◆ Work order:
Could you transcribe the entries below exactly, starting at the line that contains "Segment: esophagus. Return" and stopping at the last line, without any pictures?

Provided material START

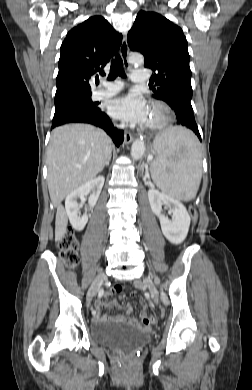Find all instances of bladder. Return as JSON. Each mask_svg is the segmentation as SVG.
<instances>
[{
  "label": "bladder",
  "mask_w": 252,
  "mask_h": 390,
  "mask_svg": "<svg viewBox=\"0 0 252 390\" xmlns=\"http://www.w3.org/2000/svg\"><path fill=\"white\" fill-rule=\"evenodd\" d=\"M91 340L108 348L132 351L150 342L151 335L127 324L107 321L92 325Z\"/></svg>",
  "instance_id": "31cf9c89"
}]
</instances>
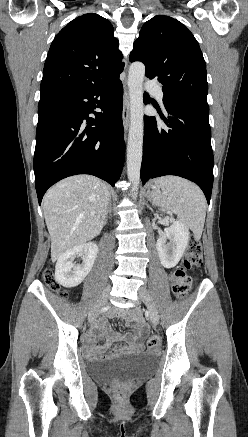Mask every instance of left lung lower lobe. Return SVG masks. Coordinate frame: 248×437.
Wrapping results in <instances>:
<instances>
[{
	"label": "left lung lower lobe",
	"instance_id": "left-lung-lower-lobe-1",
	"mask_svg": "<svg viewBox=\"0 0 248 437\" xmlns=\"http://www.w3.org/2000/svg\"><path fill=\"white\" fill-rule=\"evenodd\" d=\"M148 102V94H144ZM168 116L161 114L168 129L155 117H144L141 180L176 175L195 182L210 203L214 158L211 147L209 106L199 103L166 104Z\"/></svg>",
	"mask_w": 248,
	"mask_h": 437
}]
</instances>
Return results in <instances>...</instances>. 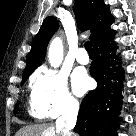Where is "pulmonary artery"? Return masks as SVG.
<instances>
[{
  "label": "pulmonary artery",
  "instance_id": "1",
  "mask_svg": "<svg viewBox=\"0 0 136 136\" xmlns=\"http://www.w3.org/2000/svg\"><path fill=\"white\" fill-rule=\"evenodd\" d=\"M76 59L80 64H88L89 63V56L84 48H80L77 51Z\"/></svg>",
  "mask_w": 136,
  "mask_h": 136
}]
</instances>
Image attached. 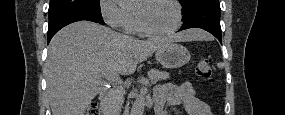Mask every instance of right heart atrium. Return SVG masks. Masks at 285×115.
Returning <instances> with one entry per match:
<instances>
[{"mask_svg": "<svg viewBox=\"0 0 285 115\" xmlns=\"http://www.w3.org/2000/svg\"><path fill=\"white\" fill-rule=\"evenodd\" d=\"M100 10L104 20L112 27L133 31L135 18L121 3L116 0H102Z\"/></svg>", "mask_w": 285, "mask_h": 115, "instance_id": "1", "label": "right heart atrium"}]
</instances>
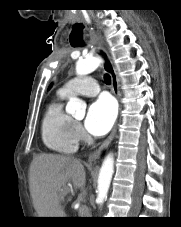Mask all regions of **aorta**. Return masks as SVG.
Listing matches in <instances>:
<instances>
[{"label":"aorta","instance_id":"aorta-1","mask_svg":"<svg viewBox=\"0 0 181 227\" xmlns=\"http://www.w3.org/2000/svg\"><path fill=\"white\" fill-rule=\"evenodd\" d=\"M100 63L101 60L98 57H89L79 60L76 63V73L80 76L87 75L96 70ZM66 111L74 117H83L86 111V103L76 97H71L66 106ZM113 172L114 158L110 153L104 159L98 176L96 200L100 205H102L107 198Z\"/></svg>","mask_w":181,"mask_h":227}]
</instances>
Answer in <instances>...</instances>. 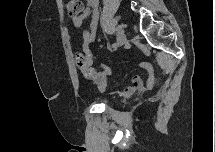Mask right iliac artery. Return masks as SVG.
Returning a JSON list of instances; mask_svg holds the SVG:
<instances>
[{
	"label": "right iliac artery",
	"instance_id": "82829eb1",
	"mask_svg": "<svg viewBox=\"0 0 215 152\" xmlns=\"http://www.w3.org/2000/svg\"><path fill=\"white\" fill-rule=\"evenodd\" d=\"M117 46H118L117 42L112 45L113 48H117Z\"/></svg>",
	"mask_w": 215,
	"mask_h": 152
}]
</instances>
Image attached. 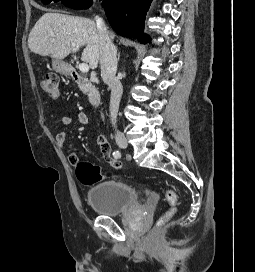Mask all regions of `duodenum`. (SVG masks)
<instances>
[{"instance_id": "duodenum-1", "label": "duodenum", "mask_w": 255, "mask_h": 272, "mask_svg": "<svg viewBox=\"0 0 255 272\" xmlns=\"http://www.w3.org/2000/svg\"><path fill=\"white\" fill-rule=\"evenodd\" d=\"M70 76L76 83L88 88L87 98L89 103L95 108L99 107L102 103V96L98 90L91 86L89 80L79 74L75 69H70Z\"/></svg>"}]
</instances>
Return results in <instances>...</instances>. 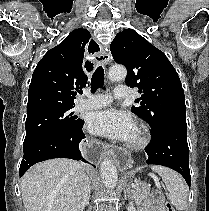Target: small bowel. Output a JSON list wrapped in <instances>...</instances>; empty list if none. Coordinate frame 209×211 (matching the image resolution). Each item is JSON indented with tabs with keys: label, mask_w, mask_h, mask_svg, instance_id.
Instances as JSON below:
<instances>
[{
	"label": "small bowel",
	"mask_w": 209,
	"mask_h": 211,
	"mask_svg": "<svg viewBox=\"0 0 209 211\" xmlns=\"http://www.w3.org/2000/svg\"><path fill=\"white\" fill-rule=\"evenodd\" d=\"M138 211H165L163 195L153 192Z\"/></svg>",
	"instance_id": "small-bowel-1"
}]
</instances>
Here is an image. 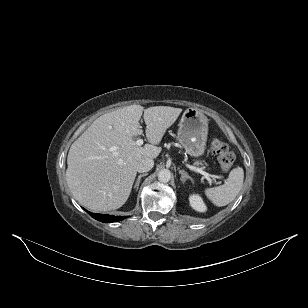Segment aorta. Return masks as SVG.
Segmentation results:
<instances>
[{"mask_svg": "<svg viewBox=\"0 0 308 308\" xmlns=\"http://www.w3.org/2000/svg\"><path fill=\"white\" fill-rule=\"evenodd\" d=\"M171 179V173L167 169H163L158 173V180L162 183H167Z\"/></svg>", "mask_w": 308, "mask_h": 308, "instance_id": "762f6f07", "label": "aorta"}]
</instances>
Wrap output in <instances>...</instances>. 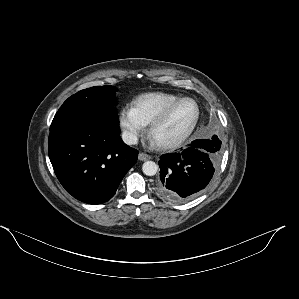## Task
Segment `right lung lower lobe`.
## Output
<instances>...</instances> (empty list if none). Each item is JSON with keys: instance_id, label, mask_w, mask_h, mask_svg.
<instances>
[{"instance_id": "obj_1", "label": "right lung lower lobe", "mask_w": 299, "mask_h": 299, "mask_svg": "<svg viewBox=\"0 0 299 299\" xmlns=\"http://www.w3.org/2000/svg\"><path fill=\"white\" fill-rule=\"evenodd\" d=\"M48 153L65 190L89 204L108 201L137 161L138 151L120 138L118 124L78 120L50 130Z\"/></svg>"}]
</instances>
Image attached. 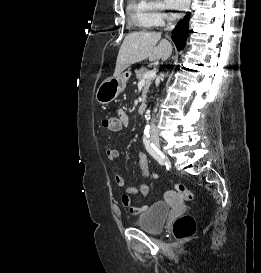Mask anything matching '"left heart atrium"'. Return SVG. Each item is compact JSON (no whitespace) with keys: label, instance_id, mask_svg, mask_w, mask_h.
<instances>
[{"label":"left heart atrium","instance_id":"obj_1","mask_svg":"<svg viewBox=\"0 0 261 273\" xmlns=\"http://www.w3.org/2000/svg\"><path fill=\"white\" fill-rule=\"evenodd\" d=\"M166 3L176 13H179L188 7L189 0H166Z\"/></svg>","mask_w":261,"mask_h":273}]
</instances>
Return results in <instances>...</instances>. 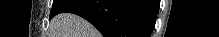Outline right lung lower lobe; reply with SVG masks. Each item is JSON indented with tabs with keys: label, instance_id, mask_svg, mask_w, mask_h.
Masks as SVG:
<instances>
[{
	"label": "right lung lower lobe",
	"instance_id": "obj_1",
	"mask_svg": "<svg viewBox=\"0 0 219 37\" xmlns=\"http://www.w3.org/2000/svg\"><path fill=\"white\" fill-rule=\"evenodd\" d=\"M158 9L157 0H71L57 14H77L104 37H150Z\"/></svg>",
	"mask_w": 219,
	"mask_h": 37
}]
</instances>
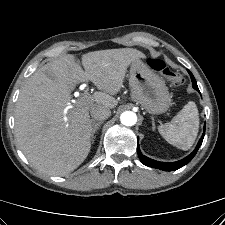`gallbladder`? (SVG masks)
<instances>
[{
	"label": "gallbladder",
	"instance_id": "obj_1",
	"mask_svg": "<svg viewBox=\"0 0 225 225\" xmlns=\"http://www.w3.org/2000/svg\"><path fill=\"white\" fill-rule=\"evenodd\" d=\"M46 75H47L49 78H51V79L55 80V77H54L52 74H50V73L46 72Z\"/></svg>",
	"mask_w": 225,
	"mask_h": 225
}]
</instances>
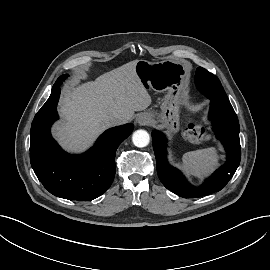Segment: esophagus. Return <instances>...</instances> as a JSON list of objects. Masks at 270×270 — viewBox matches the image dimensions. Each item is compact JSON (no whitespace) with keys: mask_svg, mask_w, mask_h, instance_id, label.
Here are the masks:
<instances>
[{"mask_svg":"<svg viewBox=\"0 0 270 270\" xmlns=\"http://www.w3.org/2000/svg\"><path fill=\"white\" fill-rule=\"evenodd\" d=\"M136 122L139 125H148L150 123V116L146 113H141L136 117Z\"/></svg>","mask_w":270,"mask_h":270,"instance_id":"34e87169","label":"esophagus"}]
</instances>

Provided material END

◆ Response for this exercise:
Segment: esophagus. Return <instances>...</instances> as a JSON list of objects. Masks at 270×270 — viewBox matches the image dimensions. Each item is compact JSON (no whitespace) with keys: mask_svg, mask_w, mask_h, instance_id, label.
Here are the masks:
<instances>
[{"mask_svg":"<svg viewBox=\"0 0 270 270\" xmlns=\"http://www.w3.org/2000/svg\"><path fill=\"white\" fill-rule=\"evenodd\" d=\"M136 122L139 125H148L150 123V116L146 113H141L136 117Z\"/></svg>","mask_w":270,"mask_h":270,"instance_id":"34e87169","label":"esophagus"}]
</instances>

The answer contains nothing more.